The First Amendment: the Freedom of the Press, not the Freedom to Oppress

The most disturbing development of the 21st century has been the deterioration of the legacy news media as reliable sources of information.  The sudden sprouting of the term ‘Fake News’ and the way it has caught hold of the common parlance when the legacy media is discussed generally stirs controversy as people try to label different pieces of information as Fake News.  The legacy media would have you believe all stories that don’t come from one of their reputable organizations or a politically aligned site is Fake News, and they preach the dangers of this Fake News every chance they get. This does seemingly little to dissuade consumers, as now a majority of the US population believes most of what the legacy media themselves spit out is fake news.

The backlash of the legacy media and their affiliates for this shifting opinion against them is swift and chilling.  Social media platforms like facebook are now preparing to fight back against ‘misinformation’, and seemingly arbitrarily will side with the legacy media in censoring ‘misinformation’ which goes against the news media preferred narrative. In addition, critics of the legacy media are being silenced, such as through the #CNNBlackmail twitter campaign after CNN decided to pursue, investigate, and locate someone who made a joke at their expense.  They do this, they claim, to fight for the freedom of the press as ingrained in the first amendment.

However, it is important to note something that the legacy news will NEVER tell you; the freedom of the press as it was written was never meant to apply to only the news media as a whole.  Despite journalists and reporters having taken up the title of ‘the Press’, the press, as originally defined in the constitution, is most simply described as the methods by which thoughts and opinions can be transferred other than by speech. After all, besides by speaking, when the constitution was first written, the press was referring to the printing press, which is how information and ideas were mass produced in writing.

It should be noted that yes, the legacy media has every right to print whatever information or opinions they want.  What they do not have the right to do under the freedom of the press, however, is to declare themselves as having a monopoly on the freedom of the press as though it only applies to them, something they have tried to assert such as when CNN infamously declared that only it could read and report on the DNC emails that had been leaked to Wikileaks. “Remember, its illegal to possess stolen documents.  Its different for the media.  So everything you’re learning about this, you’re learning from us.”  This was the day that the intentions of the legacy media were laid bare, either by very poor writing displayed on a teleprompter or a freudian slip while ad-libbing.  What was seen was the legacy media’s attempt to again monopolize the information and the spread of this information, and hogging the privileges of the freedom of the press all for themselves, the self-appointed press.

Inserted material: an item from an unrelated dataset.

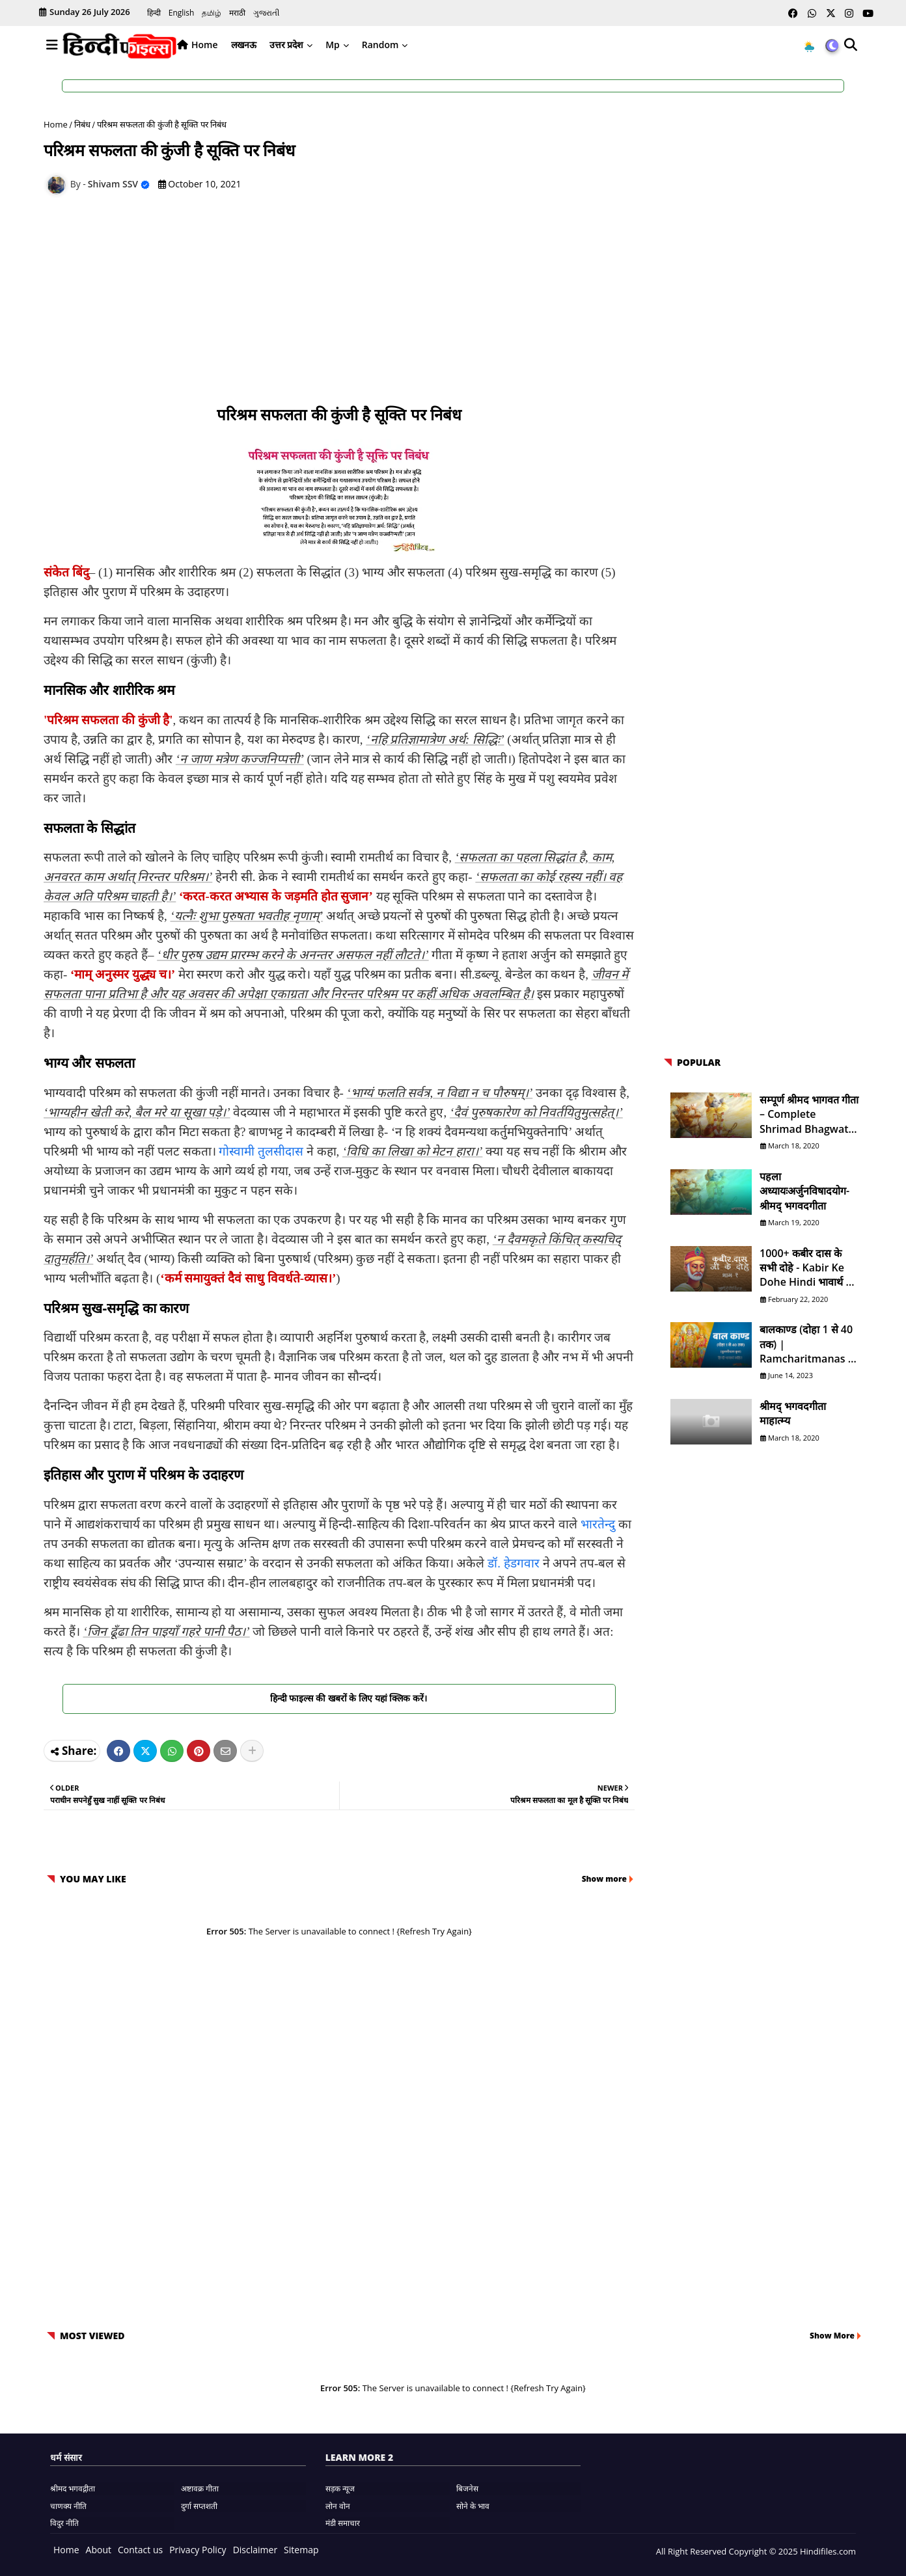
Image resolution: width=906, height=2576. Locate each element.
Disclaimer (255, 2549)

“It is so difficult to draw a clear line of separation between the abuse and the wholesome use of the press, that as yet we have found it better to trust the public judgment, rather than the magistrate, with the discrimination between truth and falsehood. And hitherto the public judgment has performed that office with wonderful correctness.” –Thomas Jefferson to M. Pictet, 1803.  To hear Thomas Jefferson say it, it is up to the people as a whole to determine the truthfulness of what it is they read from the printing press.  The populace has judged the legacy media to be false, and every time the President decries ‘Fake News’ or applies a catchy label such as the failing New York Times to a media organization the peoples’ cheers and the medias’ wails are a good additional indicator of which way the wind of public opinion is blowing.

So, how does all this apply to you as someone interested in the news?  Simple; you’re able to write, just like I’m writing here.  You’re able to speak on youtube channels and on twitter periscopes.  You can make posts on the internet.  You could even send in articles for this blog that you write yourself for publication (unpaid of course.  It’s a labor of love for me and my associates here, too, to propagate knowledge and opinions, no more no less).  Deny the legacy media who could try to be the only ones the freedom of the press applies to and use the ‘press’ yourself.  Write and speak and create content, and defy any attempt to stop you.  If its real, if its fake, the public as a whole can decide that for themselves.  Your only job is to put your opinions and the information you have gathered out there for it to be disseminated and viewed.  Don’t let the legacy media or any other organizations that would claim sole proprietorship over the freedom of the press bully you into not putting your thoughts to words and sharing them.